Today Ireland is going to the polls. By the weekend we’ll have a new President, a new West Dublin TD and, possibly, two changes to the constitution. Since I don’t live in West Dublin, I got to vote in three ballots. Five years ago I wouldn’t have got to vote in any.
I became an Irish citizen in 2006. One of the reasons I decided to finally take the plunge was because I was sick of feeling like an observer in the country I am happy and proud to call my home. We have a lot of referendums in Ireland. It’s something of a national sport. Since I hit voting age there have been 18 ballots, on both national and European matters that can have a direct bearing on life in this country. Today’s vote makes it 20. I remember the feeling of frustration not being able to have a say in votes on divorce, abortion (twice), the death penalty or the right to citizenship. Subjects that were hotly debated every time friends met for a pint or colleagues stopped for a cuppa. To have thrashed through the issues, teased out the pros and cons, argued the toss, then watched as all my friends headed for the ballot boxes.

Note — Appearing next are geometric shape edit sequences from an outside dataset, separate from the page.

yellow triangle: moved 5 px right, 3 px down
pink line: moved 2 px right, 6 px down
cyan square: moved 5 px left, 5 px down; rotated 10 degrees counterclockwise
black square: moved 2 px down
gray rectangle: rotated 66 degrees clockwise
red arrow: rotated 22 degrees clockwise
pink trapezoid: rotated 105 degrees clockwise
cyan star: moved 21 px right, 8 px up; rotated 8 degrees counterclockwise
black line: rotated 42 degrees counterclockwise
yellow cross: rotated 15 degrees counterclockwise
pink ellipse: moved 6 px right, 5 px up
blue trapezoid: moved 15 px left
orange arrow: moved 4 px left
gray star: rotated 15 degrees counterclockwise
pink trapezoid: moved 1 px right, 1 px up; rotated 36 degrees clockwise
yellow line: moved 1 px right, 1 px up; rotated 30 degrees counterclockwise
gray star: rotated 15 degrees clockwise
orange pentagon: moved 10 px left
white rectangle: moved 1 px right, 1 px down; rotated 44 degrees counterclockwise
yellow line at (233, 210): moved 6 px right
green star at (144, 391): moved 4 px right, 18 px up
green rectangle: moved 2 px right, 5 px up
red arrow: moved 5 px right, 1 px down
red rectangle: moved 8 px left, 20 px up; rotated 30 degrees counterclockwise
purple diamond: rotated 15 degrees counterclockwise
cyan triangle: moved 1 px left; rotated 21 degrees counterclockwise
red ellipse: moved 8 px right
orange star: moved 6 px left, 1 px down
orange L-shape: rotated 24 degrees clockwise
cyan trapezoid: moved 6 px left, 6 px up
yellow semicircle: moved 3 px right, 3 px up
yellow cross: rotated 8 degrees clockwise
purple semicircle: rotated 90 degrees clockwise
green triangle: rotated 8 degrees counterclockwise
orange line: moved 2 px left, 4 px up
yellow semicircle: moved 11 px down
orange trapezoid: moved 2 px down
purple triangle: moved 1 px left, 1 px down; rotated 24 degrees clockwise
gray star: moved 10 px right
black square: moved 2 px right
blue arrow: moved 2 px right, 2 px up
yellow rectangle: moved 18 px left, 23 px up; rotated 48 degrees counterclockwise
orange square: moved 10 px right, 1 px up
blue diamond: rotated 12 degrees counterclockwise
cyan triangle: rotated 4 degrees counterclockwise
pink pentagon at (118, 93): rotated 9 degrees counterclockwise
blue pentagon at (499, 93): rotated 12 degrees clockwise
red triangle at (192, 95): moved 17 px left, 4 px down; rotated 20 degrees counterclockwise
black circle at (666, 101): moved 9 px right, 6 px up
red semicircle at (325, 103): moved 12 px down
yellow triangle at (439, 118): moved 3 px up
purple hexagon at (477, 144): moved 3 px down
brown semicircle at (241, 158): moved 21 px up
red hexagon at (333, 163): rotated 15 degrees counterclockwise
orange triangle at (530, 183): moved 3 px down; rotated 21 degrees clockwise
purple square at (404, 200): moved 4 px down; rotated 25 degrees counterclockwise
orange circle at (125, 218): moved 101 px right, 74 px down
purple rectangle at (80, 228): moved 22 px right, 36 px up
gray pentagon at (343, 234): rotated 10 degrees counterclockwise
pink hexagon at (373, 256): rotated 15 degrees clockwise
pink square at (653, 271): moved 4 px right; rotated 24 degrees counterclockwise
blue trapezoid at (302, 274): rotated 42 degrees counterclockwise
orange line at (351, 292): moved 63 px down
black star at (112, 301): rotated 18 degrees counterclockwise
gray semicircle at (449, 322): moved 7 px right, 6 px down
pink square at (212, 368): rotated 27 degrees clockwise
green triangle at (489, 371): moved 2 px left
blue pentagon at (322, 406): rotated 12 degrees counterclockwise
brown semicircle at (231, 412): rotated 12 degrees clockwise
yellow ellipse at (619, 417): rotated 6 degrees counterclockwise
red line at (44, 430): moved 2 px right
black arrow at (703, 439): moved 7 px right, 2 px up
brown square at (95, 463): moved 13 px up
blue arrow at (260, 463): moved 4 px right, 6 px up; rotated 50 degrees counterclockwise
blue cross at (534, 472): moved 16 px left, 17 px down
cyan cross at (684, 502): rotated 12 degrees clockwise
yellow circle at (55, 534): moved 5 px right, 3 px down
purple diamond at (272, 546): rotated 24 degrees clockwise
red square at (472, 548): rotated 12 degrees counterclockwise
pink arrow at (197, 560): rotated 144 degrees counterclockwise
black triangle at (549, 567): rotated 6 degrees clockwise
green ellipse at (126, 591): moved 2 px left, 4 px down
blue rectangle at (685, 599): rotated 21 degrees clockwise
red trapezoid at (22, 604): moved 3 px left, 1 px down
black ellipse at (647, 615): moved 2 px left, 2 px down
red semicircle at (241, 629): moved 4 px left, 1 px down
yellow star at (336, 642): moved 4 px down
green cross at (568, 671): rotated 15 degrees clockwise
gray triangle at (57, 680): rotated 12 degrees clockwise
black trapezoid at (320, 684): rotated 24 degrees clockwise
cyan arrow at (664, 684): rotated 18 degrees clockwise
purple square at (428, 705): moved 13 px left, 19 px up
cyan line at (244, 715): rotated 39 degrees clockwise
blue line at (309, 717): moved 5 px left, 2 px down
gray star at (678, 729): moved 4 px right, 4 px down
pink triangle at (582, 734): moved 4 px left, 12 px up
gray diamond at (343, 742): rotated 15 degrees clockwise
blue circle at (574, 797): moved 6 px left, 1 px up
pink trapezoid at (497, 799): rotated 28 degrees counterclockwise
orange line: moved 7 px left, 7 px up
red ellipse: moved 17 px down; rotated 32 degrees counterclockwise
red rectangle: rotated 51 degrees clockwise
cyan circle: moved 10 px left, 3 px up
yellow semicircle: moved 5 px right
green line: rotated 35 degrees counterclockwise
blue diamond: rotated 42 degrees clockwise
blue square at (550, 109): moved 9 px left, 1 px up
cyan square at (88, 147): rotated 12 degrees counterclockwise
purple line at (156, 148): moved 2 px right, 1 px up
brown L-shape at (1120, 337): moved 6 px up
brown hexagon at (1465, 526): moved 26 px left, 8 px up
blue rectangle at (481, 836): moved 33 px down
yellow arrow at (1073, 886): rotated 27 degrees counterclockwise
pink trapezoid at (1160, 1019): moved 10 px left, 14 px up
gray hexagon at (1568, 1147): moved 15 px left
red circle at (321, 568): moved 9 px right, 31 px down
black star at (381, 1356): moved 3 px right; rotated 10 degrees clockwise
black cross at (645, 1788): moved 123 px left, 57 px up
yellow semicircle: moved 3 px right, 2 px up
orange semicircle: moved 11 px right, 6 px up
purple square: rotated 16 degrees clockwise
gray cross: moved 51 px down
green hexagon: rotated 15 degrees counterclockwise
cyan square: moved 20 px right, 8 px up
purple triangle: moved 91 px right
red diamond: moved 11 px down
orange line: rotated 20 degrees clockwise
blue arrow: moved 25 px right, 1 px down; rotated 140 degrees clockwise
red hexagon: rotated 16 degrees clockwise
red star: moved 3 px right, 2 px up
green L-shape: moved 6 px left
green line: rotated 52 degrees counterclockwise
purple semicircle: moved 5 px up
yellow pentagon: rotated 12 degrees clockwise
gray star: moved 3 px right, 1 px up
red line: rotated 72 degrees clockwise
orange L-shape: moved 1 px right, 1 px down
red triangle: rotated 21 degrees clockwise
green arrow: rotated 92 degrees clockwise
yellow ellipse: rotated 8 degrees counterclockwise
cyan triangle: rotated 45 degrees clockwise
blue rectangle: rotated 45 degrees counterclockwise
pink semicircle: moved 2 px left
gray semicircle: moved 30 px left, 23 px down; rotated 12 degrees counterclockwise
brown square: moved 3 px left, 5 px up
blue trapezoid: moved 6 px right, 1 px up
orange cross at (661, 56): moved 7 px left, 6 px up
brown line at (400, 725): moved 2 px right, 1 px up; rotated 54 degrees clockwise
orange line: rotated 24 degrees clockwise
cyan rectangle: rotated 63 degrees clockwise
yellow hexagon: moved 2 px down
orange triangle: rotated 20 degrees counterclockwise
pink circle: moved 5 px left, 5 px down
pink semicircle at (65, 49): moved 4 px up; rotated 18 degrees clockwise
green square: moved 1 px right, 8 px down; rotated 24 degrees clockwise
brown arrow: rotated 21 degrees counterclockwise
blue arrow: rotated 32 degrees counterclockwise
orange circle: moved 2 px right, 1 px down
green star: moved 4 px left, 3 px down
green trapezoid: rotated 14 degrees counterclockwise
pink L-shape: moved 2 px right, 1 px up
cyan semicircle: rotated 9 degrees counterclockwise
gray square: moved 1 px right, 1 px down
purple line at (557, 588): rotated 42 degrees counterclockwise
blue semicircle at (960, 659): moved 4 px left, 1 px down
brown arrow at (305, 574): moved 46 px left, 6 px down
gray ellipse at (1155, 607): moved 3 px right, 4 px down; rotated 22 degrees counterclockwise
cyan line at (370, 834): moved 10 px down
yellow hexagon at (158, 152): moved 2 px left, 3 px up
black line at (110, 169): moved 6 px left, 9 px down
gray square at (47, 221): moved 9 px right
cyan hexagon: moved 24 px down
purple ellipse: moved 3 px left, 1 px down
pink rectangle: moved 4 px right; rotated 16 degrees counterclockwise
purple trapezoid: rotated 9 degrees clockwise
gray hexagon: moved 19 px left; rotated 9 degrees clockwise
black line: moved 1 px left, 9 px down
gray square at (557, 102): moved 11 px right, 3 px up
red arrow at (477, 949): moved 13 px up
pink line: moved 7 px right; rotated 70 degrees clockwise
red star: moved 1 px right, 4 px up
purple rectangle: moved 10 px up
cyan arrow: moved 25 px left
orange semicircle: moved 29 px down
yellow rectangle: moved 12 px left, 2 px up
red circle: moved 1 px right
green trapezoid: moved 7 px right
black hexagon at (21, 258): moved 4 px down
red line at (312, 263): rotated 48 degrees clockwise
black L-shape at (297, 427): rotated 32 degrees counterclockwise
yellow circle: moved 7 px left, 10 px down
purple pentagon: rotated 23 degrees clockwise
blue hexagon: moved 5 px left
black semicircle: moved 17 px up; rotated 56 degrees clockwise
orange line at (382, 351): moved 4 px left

Not every referendum is on a “sexy” subject of course. Not every one will get pulses raised and beer slopped on tables in excited pub conversations. Some of them are overdue housekeeping, others are labyrinthine pieces of European legislation, but here in Ireland you can usually find someone willing to argue the toss. Failing any other argument, there will usually be some vociferous contingent who fear that X or Y change will sneak abortion in by the back door. Not all of them will have a direct bearing on the way you or I personally lead our lives but all of them are important. It’s not much of a democracy if people are denied a voice but it’s even worse if those that have a voice refuse to use it.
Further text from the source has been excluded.